WORK TO BE COMPLETED: Will you extract the entries word for word? Images should not appear in the copy.

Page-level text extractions
--------------------

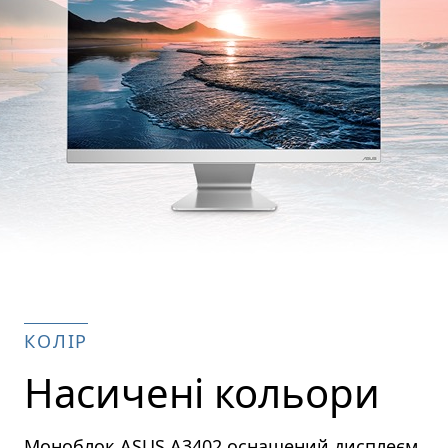
КОЛІР
Насичені кольори
Моноблок ASUS A3402 оснащений дисплеєм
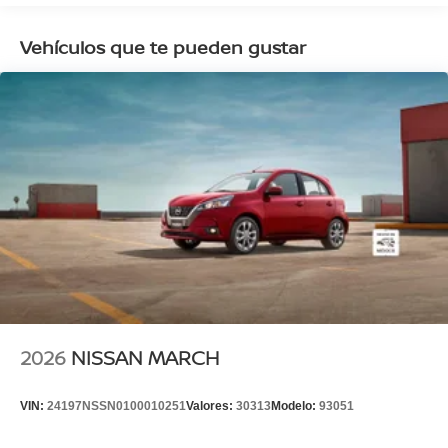
Vehículos que te pueden gustar
2026
NISSAN MARCH
VIN:
24197NSSN0100010251
Valores:
30313
Modelo:
93051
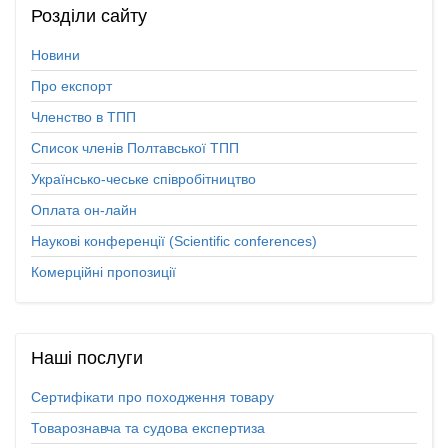
Розділи
сайту
Новини
Про експорт
Членство в ТПП
Список членів Полтавської ТПП
Українсько-чеське співробітництво
Оплата он-лайн
Наукові конференції (Scientific conferences)
Комерційні пропозиції
Наші
послуги
Сертифікати про походження товару
Товарознавча та судова експертиза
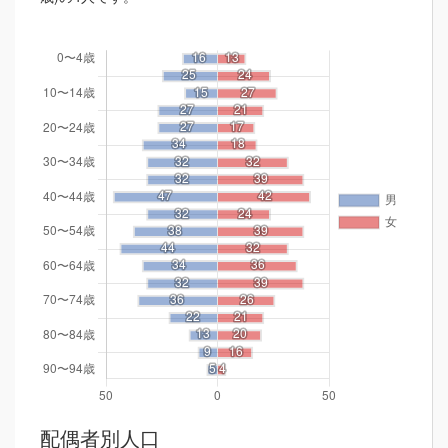
配偶者別人口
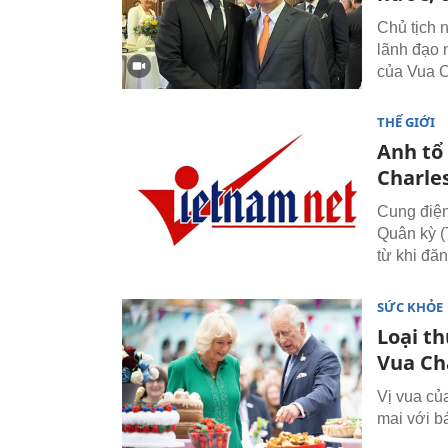
Chủ tịch 
lãnh đạo 
của Vua Ch
THẾ GIỚI
Anh tổ
Charles
Cung điện
Quân kỳ (
từ khi đă
SỨC KHỎE
Loại t
Vua Cha
Vị vua củ
mai với b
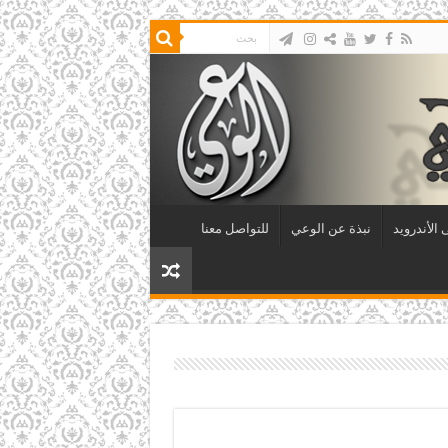
الأندرويد
نبذة عن الوعي
للتواصل معنا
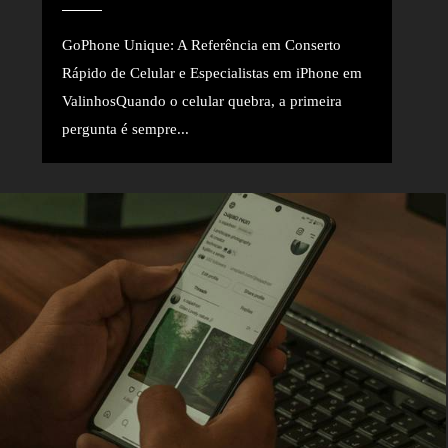
GoPhone Unique: A Referência em Conserto
Rápido de Celular e Especialistas em iPhone em
ValinhosQuando o celular quebra, a primeira
pergunta é sempre...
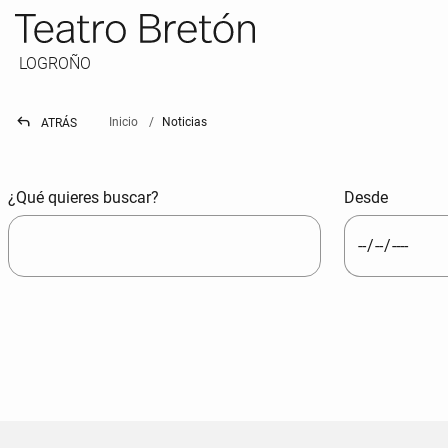
LOGROÑO
reply
Inicio
Noticias
ATRÁS
BUSCADOR DE NOTICIAS
¿Qué quieres buscar?
Desde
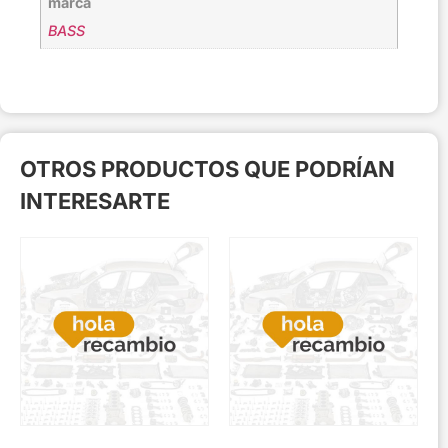
marca
BASS
OTROS PRODUCTOS QUE PODRÍAN
INTERESARTE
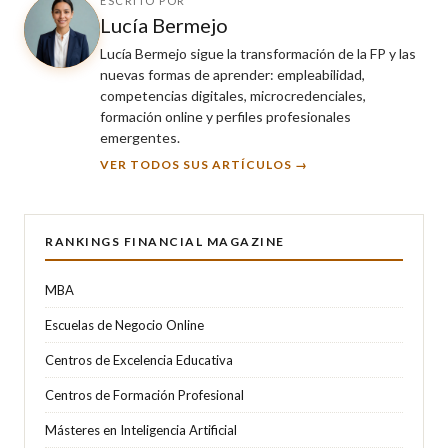
ESCRITO POR
Lucía Bermejo
Lucía Bermejo sigue la transformación de la FP y las
nuevas formas de aprender: empleabilidad,
competencias digitales, microcredenciales,
formación online y perfiles profesionales
emergentes.
VER TODOS SUS ARTÍCULOS →
RANKINGS FINANCIAL MAGAZINE
MBA
Escuelas de Negocio Online
Centros de Excelencia Educativa
Centros de Formación Profesional
Másteres en Inteligencia Artificial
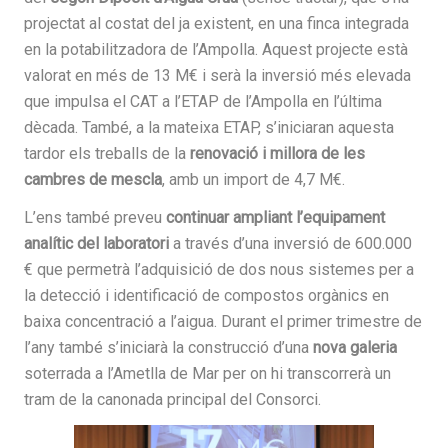
projectat al costat del ja existent, en una finca integrada
en la potabilitzadora de l’Ampolla. Aquest projecte està
valorat en més de 13 M€ i serà la inversió més elevada
que impulsa el CAT a l’ETAP de l’Ampolla en l’última
dècada. També, a la mateixa ETAP, s’iniciaran aquesta
tardor els treballs de la
renovació i millora de les
cambres de mescla
, amb un import de 4,7 M€.
L’ens també preveu
continuar ampliant l’equipament
analític del laboratori
a través d’una inversió de 600.000
€ que permetrà l’adquisició de dos nous sistemes per a
la detecció i identificació de compostos orgànics en
baixa concentració a l’aigua. Durant el primer trimestre de
l’any també s’iniciarà la construcció d’una
nova galeria
soterrada a l’Ametlla de Mar per on hi transcorrerà un
tram de la canonada principal del Consorci.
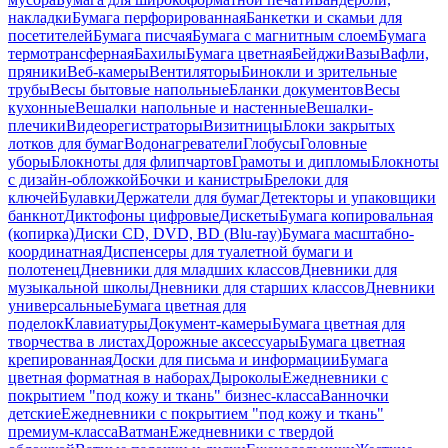
накладки
Бумага перфорированная
Банкетки и скамьи для
посетителей
Бумага писчая
Бумага с магнитным слоем
Бумага
термотрансферная
Бахилы
Бумага цветная
Бейджи
Вазы
Вафли,
пряники
Веб-камеры
Вентиляторы
Бинокли и зрительные
трубы
Весы бытовые напольные
Бланки документов
Весы
кухонные
Вешалки напольные и настенные
Вешалки-
плечики
Видеорегистраторы
Визитницы
Блоки закрытых
лотков для бумаг
Водонагреватели
Глобусы
Головные
уборы
Блокноты для флипчартов
Грамоты и дипломы
Блокноты
с дизайн-обложкой
Бочки и канистры
Брелоки для
ключей
Булавки
Держатели для бумаг
Детекторы и упаковщики
банкнот
Диктофоны цифровые
Дискеты
Бумага копировальная
(копирка)
Диски CD, DVD, BD (Blu-ray)
Бумага масштабно-
координатная
Диспенсеры для туалетной бумаги и
полотенец
Дневники для младших классов
Дневники для
музыкальной школы
Дневники для старших классов
Дневники
универсальные
Бумага цветная для
поделок
Клавиатуры
Документ-камеры
Бумага цветная для
творчества в листах
Дорожные аксессуары
Бумага цветная
крепированная
Доски для письма и информации
Бумага
цветная форматная в наборах
Дыроколы
Ежедневники с
покрытием "под кожу и ткань" бизнес-класса
Ванночки
детские
Ежедневники с покрытием "под кожу и ткань"
премиум-класса
Ватман
Ежедневники с твердой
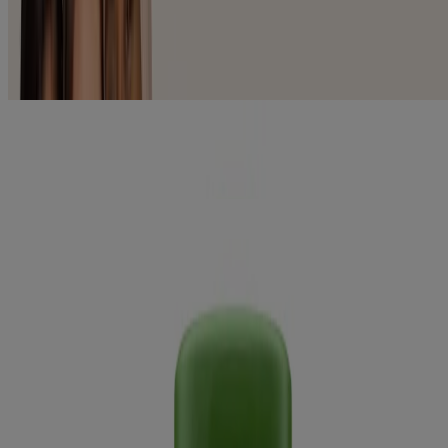
Produit de rasage (2)
Traitement (3)
Traitement pour le bain (3)
43
Articles
Supprimer les filtres
NOUVEAU
AVEENO Daily MoisturizingMC Body Wash Shea
Butter Berry Scent
NOUVEAU
AVEENO Daily MoisturizingMC Body Wash Cocoa
Butter Vanilla Scent
Crème hydratante quotidienne pour peaux sèches et
®
sensibles AVEENO
Gel secours et confort AVEENO Eczema CareMC
®
Nettoyant corporel AVEENO Calm + Restore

--------------------

TASK RESULT:
КОЛІР
Насичені кольори
Моноблок ASUS A3402 оснащений дисплеєм
Vehículos que te pueden gustar
2026
NISSAN MARCH
VIN:
24197NSSN0100010251
Valores:
30313
Modelo:
93051
Розділи
сайту
Новини
Про експорт
Членство в ТПП
Список членів Полтавської ТПП
Українсько-чеське співробітництво
Оплата он-лайн
Наукові конференції (Scientific conferences)
Комерційні пропозиції
Наші
послуги
Сертифікати про походження товару
Товарознавча та судова експертиза
配偶者別人口
Chủ tịch 
lãnh đạo 
của Vua Ch
THẾ GIỚI
Anh tổ
Charles
Cung điện
Quân kỳ (
từ khi đă
SỨC KHỎE
Loại t
Vua Cha
Vị vua củ
mai với b
الأندرويد
نبذة عن الوعي
للتواصل معنا
GoPhone Unique: A Referência em Conserto
Rápido de Celular e Especialistas em iPhone em
ValinhosQuando o celular quebra, a primeira
pergunta é sempre...
LOGROÑO
reply
Inicio
Noticias
ATRÁS
BUSCADOR DE NOTICIAS
¿Qué quieres buscar?
Desde
marca
BASS
OTROS PRODUCTOS QUE PODRÍAN
INTERESARTE
ESCRITO POR
Lucía Bermejo
Lucía Bermejo sigue la transformación de la FP y las
nuevas formas de aprender: empleabilidad,
competencias digitales, microcredenciales,
formación online y perfiles profesionales
emergentes.
VER TODOS SUS ARTÍCULOS →
RANKINGS FINANCIAL MAGAZINE
MBA
Escuelas de Negocio Online
Centros de Excelencia Educativa
Centros de Formación Profesional
Másteres en Inteligencia Artificial
projectat al costat del ja existent, en una finca integrada
en la potabilitzadora de l’Ampolla. Aquest projecte està
valorat en més de 13 M€ i serà la inversió més elevada
que impulsa el CAT a l’ETAP de l’Ampolla en l’última
dècada. També, a la mateixa ETAP, s’iniciaran aquesta
tardor els treballs de la
renovació i millora de les
cambres de mescla
, amb un import de 4,7 M€.
L’ens també preveu
continuar ampliant l’equipament
analític del laboratori
a través d’una inversió de 600.000
€ que permetrà l’adquisició de dos nous sistemes per a
la detecció i identificació de compostos orgànics en
baixa concentració a l’aigua. Durant el primer trimestre de
l’any també s’iniciarà la construcció d’una
nova galeria
soterrada a l’Ametlla de Mar per on hi transcorrerà un
tram de la canonada principal del Consorci.
накладки
Бумага перфорированная
Банкетки и скамьи для
посетителей
Бумага писчая
Бумага с магнитным слоем
Бумага
термотрансферная
Бахилы
Бумага цветная
Бейджи
Вазы
Вафли,
пряники
Веб-камеры
Вентиляторы
Бинокли и зрительные
трубы
Весы бытовые напольные
Бланки документов
Весы
кухонные
Вешалки напольные и настенные
Вешалки-
плечики
Видеорегистраторы
Визитницы
Блоки закрытых
лотков для бумаг
Водонагреватели
Глобусы
Головные
уборы
Блокноты для флипчартов
Грамоты и дипломы
Блокноты
с дизайн-обложкой
Бочки и канистры
Брелоки для
ключей
Булавки
Держатели для бумаг
Детекторы и упаковщики
банкнот
Диктофоны цифровые
Дискеты
Бумага копировальная
(копирка)
Диски CD, DVD, BD (Blu-ray)
Бумага масштабно-
координатная
Диспенсеры для туалетной бумаги и
полотенец
Дневники для младших классов
Дневники для
музыкальной школы
Дневники для старших классов
Дневники
универсальные
Бумага цветная для
поделок
Клавиатуры
Документ-камеры
Бумага цветная для
творчества в листах
Дорожные аксессуары
Бумага цветная
крепированная
Доски для письма и информации
Бумага
цветная форматная в наборах
Дыроколы
Ежедневники с
покрытием "под кожу и ткань" бизнес-класса
Ванночки
детские
Ежедневники с покрытием "под кожу и ткань"
премиум-класса
Ватман
Ежедневники с твердой
Produit de rasage (2)
Traitement (3)
Traitement pour le bain (3)
43
Articles
Supprimer les filtres
NOUVEAU
AVEENO Daily MoisturizingMC Body Wash Shea
Butter Berry Scent
NOUVEAU
AVEENO Daily MoisturizingMC Body Wash Cocoa
Butter Vanilla Scent
Crème hydratante quotidienne pour peaux sèches et
®
sensibles AVEENO
Gel secours et confort AVEENO Eczema CareMC
®
Nettoyant corporel AVEENO Calm + Restore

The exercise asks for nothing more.